Work required:
In the listing below, write out exactly each line from the first through the one containing "matriculación hasta 15".

Exercise materials:
○ ○ ○

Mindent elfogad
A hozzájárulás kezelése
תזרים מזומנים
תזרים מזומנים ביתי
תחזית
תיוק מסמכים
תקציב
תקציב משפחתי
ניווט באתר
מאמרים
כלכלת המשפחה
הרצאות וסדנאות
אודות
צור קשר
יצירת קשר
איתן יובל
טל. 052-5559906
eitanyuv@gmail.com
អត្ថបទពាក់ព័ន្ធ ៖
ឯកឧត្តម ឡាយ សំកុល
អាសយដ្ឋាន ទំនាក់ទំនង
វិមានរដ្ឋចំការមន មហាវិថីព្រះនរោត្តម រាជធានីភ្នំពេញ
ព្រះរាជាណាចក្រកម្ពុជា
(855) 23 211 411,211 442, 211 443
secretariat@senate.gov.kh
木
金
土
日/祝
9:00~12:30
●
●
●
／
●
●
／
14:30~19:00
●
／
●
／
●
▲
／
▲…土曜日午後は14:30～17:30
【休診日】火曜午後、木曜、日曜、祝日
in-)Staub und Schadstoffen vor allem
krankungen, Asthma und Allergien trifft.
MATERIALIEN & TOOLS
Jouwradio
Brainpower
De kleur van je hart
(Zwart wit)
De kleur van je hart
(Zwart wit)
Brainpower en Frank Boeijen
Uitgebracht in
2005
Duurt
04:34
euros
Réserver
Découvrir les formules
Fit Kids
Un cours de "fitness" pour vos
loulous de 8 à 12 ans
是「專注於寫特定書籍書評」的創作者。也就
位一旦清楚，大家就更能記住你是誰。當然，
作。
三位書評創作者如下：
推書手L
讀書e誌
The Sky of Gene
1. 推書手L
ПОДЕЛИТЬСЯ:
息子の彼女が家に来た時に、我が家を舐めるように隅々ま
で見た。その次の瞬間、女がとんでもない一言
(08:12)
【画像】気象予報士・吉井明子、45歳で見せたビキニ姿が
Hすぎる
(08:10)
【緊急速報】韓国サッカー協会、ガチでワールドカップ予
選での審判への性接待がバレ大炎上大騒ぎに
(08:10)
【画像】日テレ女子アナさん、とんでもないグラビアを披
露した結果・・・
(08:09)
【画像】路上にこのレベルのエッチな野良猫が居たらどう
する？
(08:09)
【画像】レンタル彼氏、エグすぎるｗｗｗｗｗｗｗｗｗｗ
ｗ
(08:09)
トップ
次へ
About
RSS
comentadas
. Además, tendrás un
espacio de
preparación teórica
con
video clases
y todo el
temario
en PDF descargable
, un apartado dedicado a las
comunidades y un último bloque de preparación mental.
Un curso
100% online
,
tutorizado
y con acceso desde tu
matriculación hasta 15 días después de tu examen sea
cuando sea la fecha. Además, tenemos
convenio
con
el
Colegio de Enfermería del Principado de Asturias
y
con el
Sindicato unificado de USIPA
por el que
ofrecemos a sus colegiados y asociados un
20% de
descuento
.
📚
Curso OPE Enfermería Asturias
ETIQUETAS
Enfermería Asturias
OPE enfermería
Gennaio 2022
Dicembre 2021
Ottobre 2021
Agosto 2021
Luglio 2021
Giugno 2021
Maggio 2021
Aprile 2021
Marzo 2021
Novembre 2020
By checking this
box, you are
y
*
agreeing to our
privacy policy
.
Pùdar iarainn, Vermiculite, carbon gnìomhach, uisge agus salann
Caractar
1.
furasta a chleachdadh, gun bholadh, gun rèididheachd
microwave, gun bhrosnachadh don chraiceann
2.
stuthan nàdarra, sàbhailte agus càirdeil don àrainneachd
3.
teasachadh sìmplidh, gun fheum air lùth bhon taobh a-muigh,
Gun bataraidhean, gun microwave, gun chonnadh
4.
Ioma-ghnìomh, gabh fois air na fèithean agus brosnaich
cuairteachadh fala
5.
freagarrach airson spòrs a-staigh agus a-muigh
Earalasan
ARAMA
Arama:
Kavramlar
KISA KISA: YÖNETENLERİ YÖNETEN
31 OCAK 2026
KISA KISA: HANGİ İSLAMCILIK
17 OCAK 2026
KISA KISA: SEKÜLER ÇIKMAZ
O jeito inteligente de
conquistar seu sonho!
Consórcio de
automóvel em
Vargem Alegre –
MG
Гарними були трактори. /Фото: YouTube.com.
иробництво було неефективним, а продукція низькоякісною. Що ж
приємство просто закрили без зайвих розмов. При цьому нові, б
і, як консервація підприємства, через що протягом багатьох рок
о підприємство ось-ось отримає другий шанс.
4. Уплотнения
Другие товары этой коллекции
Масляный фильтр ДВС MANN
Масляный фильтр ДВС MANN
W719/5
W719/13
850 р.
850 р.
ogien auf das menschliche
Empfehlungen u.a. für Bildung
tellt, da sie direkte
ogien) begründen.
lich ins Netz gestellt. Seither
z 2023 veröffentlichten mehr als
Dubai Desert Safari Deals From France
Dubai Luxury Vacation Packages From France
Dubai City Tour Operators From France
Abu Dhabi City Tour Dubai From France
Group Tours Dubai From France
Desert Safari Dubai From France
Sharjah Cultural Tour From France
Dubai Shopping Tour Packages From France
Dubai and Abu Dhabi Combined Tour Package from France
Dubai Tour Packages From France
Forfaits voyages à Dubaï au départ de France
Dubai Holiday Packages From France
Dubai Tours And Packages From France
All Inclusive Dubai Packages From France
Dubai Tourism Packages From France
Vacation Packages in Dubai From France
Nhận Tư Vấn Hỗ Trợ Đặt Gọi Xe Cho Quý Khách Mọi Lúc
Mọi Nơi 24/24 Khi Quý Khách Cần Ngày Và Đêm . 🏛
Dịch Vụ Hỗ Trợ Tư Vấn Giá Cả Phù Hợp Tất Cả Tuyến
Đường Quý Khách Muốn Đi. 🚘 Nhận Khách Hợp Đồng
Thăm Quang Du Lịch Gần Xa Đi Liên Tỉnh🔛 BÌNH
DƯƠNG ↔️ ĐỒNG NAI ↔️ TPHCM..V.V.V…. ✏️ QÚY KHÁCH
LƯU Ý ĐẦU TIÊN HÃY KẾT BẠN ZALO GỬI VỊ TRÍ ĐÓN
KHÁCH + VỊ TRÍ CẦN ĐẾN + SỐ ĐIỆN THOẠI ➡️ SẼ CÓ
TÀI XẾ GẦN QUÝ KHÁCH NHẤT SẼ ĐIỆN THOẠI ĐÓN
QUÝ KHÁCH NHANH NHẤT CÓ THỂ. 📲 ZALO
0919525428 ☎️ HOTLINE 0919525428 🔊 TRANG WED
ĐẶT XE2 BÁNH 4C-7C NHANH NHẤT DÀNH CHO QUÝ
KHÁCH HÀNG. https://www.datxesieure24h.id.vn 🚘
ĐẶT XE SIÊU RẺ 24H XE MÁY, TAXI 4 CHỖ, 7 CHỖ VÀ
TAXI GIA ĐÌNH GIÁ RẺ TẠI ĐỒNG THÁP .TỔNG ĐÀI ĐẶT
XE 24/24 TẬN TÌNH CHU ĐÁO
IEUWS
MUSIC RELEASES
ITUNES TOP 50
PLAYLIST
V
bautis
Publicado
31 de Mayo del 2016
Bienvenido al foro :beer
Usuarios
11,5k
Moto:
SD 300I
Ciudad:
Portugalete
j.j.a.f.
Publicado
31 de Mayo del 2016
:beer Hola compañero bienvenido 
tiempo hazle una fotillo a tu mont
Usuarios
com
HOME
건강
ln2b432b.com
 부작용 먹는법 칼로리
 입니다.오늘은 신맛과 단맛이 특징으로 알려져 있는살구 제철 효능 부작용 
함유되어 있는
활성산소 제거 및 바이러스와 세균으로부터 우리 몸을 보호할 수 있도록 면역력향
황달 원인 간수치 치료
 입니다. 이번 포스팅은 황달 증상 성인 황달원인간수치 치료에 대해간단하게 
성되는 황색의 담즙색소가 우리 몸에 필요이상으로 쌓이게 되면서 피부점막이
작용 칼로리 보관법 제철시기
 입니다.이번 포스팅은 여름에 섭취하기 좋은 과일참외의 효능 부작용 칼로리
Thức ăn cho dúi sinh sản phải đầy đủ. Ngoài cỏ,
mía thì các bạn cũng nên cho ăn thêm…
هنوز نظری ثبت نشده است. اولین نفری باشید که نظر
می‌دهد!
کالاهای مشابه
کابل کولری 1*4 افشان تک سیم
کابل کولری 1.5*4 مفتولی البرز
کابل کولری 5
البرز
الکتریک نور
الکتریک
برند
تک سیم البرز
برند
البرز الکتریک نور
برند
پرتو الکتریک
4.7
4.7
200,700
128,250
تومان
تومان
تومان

○ ○ ○

Answer area:
Mindent elfogad
A hozzájárulás kezelése
תזרים מזומנים
תזרים מזומנים ביתי
תחזית
תיוק מסמכים
תקציב
תקציב משפחתי
ניווט באתר
מאמרים
כלכלת המשפחה
הרצאות וסדנאות
אודות
צור קשר
יצירת קשר
איתן יובל
טל. 052-5559906
eitanyuv@gmail.com
អត្ថបទពាក់ព័ន្ធ ៖
ឯកឧត្តម ឡាយ សំកុល
អាសយដ្ឋាន ទំនាក់ទំនង
វិមានរដ្ឋចំការមន មហាវិថីព្រះនរោត្តម រាជធានីភ្នំពេញ
ព្រះរាជាណាចក្រកម្ពុជា
(855) 23 211 411,211 442, 211 443
secretariat@senate.gov.kh
木
金
土
日/祝
9:00~12:30
●
●
●
／
●
●
／
14:30~19:00
●
／
●
／
●
▲
／
▲…土曜日午後は14:30～17:30
【休診日】火曜午後、木曜、日曜、祝日
in-)Staub und Schadstoffen vor allem
krankungen, Asthma und Allergien trifft.
MATERIALIEN & TOOLS
Jouwradio
Brainpower
De kleur van je hart
(Zwart wit)
De kleur van je hart
(Zwart wit)
Brainpower en Frank Boeijen
Uitgebracht in
2005
Duurt
04:34
euros
Réserver
Découvrir les formules
Fit Kids
Un cours de "fitness" pour vos
loulous de 8 à 12 ans
是「專注於寫特定書籍書評」的創作者。也就
位一旦清楚，大家就更能記住你是誰。當然，
作。
三位書評創作者如下：
推書手L
讀書e誌
The Sky of Gene
1. 推書手L
ПОДЕЛИТЬСЯ:
息子の彼女が家に来た時に、我が家を舐めるように隅々ま
で見た。その次の瞬間、女がとんでもない一言
(08:12)
【画像】気象予報士・吉井明子、45歳で見せたビキニ姿が
Hすぎる
(08:10)
【緊急速報】韓国サッカー協会、ガチでワールドカップ予
選での審判への性接待がバレ大炎上大騒ぎに
(08:10)
【画像】日テレ女子アナさん、とんでもないグラビアを披
露した結果・・・
(08:09)
【画像】路上にこのレベルのエッチな野良猫が居たらどう
する？
(08:09)
【画像】レンタル彼氏、エグすぎるｗｗｗｗｗｗｗｗｗｗ
ｗ
(08:09)
トップ
次へ
About
RSS
comentadas
. Además, tendrás un
espacio de
preparación teórica
con
video clases
y todo el
temario
en PDF descargable
, un apartado dedicado a las
comunidades y un último bloque de preparación mental.
Un curso
100% online
,
tutorizado
y con acceso desde tu
matriculación hasta 15 días después de tu examen sea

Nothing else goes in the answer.